In Wiggins, the Court found that trial counsel’s failure to investigate adequately a capital defendant’s background and to prepare a mitigation case for the sentencing phase was unreasonable since counsel was aware of potential mitigating factors in the defendant’s background and had available funds to investigate the defendant’s social history. 539 U.S. at 534. Failure to prepare for a mitigation case in a capital trial is distinguishable from the alleged ineffectiveness here. The determination of ineffectiveness “includes a context-dependent consideration of the challenged conduct as seen from counsel’s perspective at the time.” Id. at 523. Under prevailing norms and in the context of this action, it was not unreasonable for defense counsel to decline to pursue an intoxication defense based on Rosado’s insistence that he was innocent and wanted an acquittal.

Rosado’s reliance on Rompilla v. Beard, 545 U.S. 374 (2005), elsewhere in his objections, see Objections at 14-17, is also unpersuasive. Rosado offers no reason for the court to conclude that defense counsel’s failure to investigate the voluntary intoxication defense here is comparable to a failure to investigate and develop mitigation evidence in a capital trial. See, e.g., Rompilla, 545 U.S. at 377.
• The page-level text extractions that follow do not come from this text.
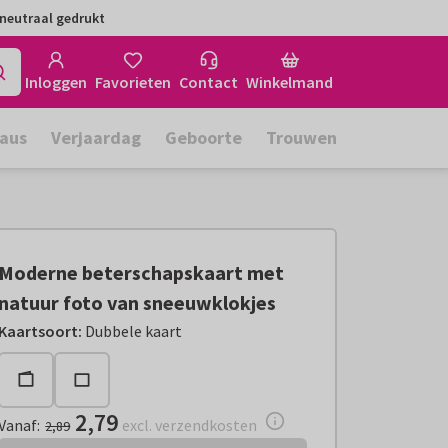
neutraal gedrukt
Inloggen
Favorieten
Contact
Winkelmand
aus
Verjaardag
Geboorte
Trouwen
Moderne beterschapskaart met
natuur foto van sneeuwklokjes
Vanaf:
€ 2,79
excl. verzendkosten
Kaartsoort
:
Dubbele kaart
2,79
Vanaf
:
excl. verzendkosten
2,89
Finally, Rosado suggests that Hill v. Lockhart, 474 U.S. 52 (1985), requires a different result. See Objections at 20-22. Rosado argues that he has shown “a reasonable probability that, but for counsel’s errors, he would not have pleaded guilty and would have insisted on going to trial.” Objections at 20 (quoting Hill, 474 U.S. at 59). Hill articulates the applicable standard for the second Strickland prong, prejudice. 474 U.S. at 59 (“The second, or ‘prejudice, ’ requirement, on the other hand, focuses on whether counsel’s constitutionally ineffective performance affected the outcome of the plea process.”). Both the PCRA court and Magistrate Judge Perkin concluded that Rosado failed to satisfy the first prong — that counsel committed error — so there was no need to reach a determination as to prejudice.

G. Objection to Certificate of Appealability

Rosado objects to Magistrate Judge Perkin’s inaccurate statement that the petition for writ of habeas corpus should be denied on procedural grounds because it was untimely. The PCRA court found the petition timely and Judge Perkin agreed with that conclusion elsewhere in his R&R. The court will sustain this objection, but a certificate of appealability (“COA”) should be nonetheless denied.

Whether a COA should be granted is governed by 28 U.S.C. § 2253(c). In order for a district court to grant a COA, the petitioner must “ma[ke] a substantial showing of the denial of a constitutional right.” Miller-El, 537 U.S. at 336. The petitioner must also show “that jurists of reason could disagree with the district court’s resolution of his constitutional claims or that jurists could conclude the issues presented are adequate to deserve encouragement to proceed further.” Id. at 327. Rosado has not made a substantial showing that he has been denied a constitutional right, nor has he shown that reasonable jurists could disagree with the resolution of his constitutional claims. There is no basis on which to issue a COA.


Magistrate Judge Perkin’s R&R will be ADOPTED in part. Rosado’s objections will be SUSTAINED in part and OVERRULED in part. Rosado’s petition for a writ of habeas corpus will be DENIED. An appropriate order follows.


AND NOW, this 2nd day of October, 2013, upon careful and independent consideration of the petition for a writ of habeas corpus, the Report and Recommendation of United States Magistrate Judge Henry S. Perkin, petitioner’s objections, and all other relevant papers of record, and for the reasons set forth in the accompanying memorandum, it is ORDERED that:

1. Petitioner’s objections to the Report and Recommendation (paper no. 29) are SUSTAINED in part.
2. Petitioner’s objections to the Report and Recommendation are OVERRULED in part.
3. The Report and Recommendation (paper no. 24) is APPROVED and ADOPTED in part.
4. The petition for a writ of habeas corpus (paper no. 1) is DENIED.
5. There is no basis for issuing a certificate of appealability.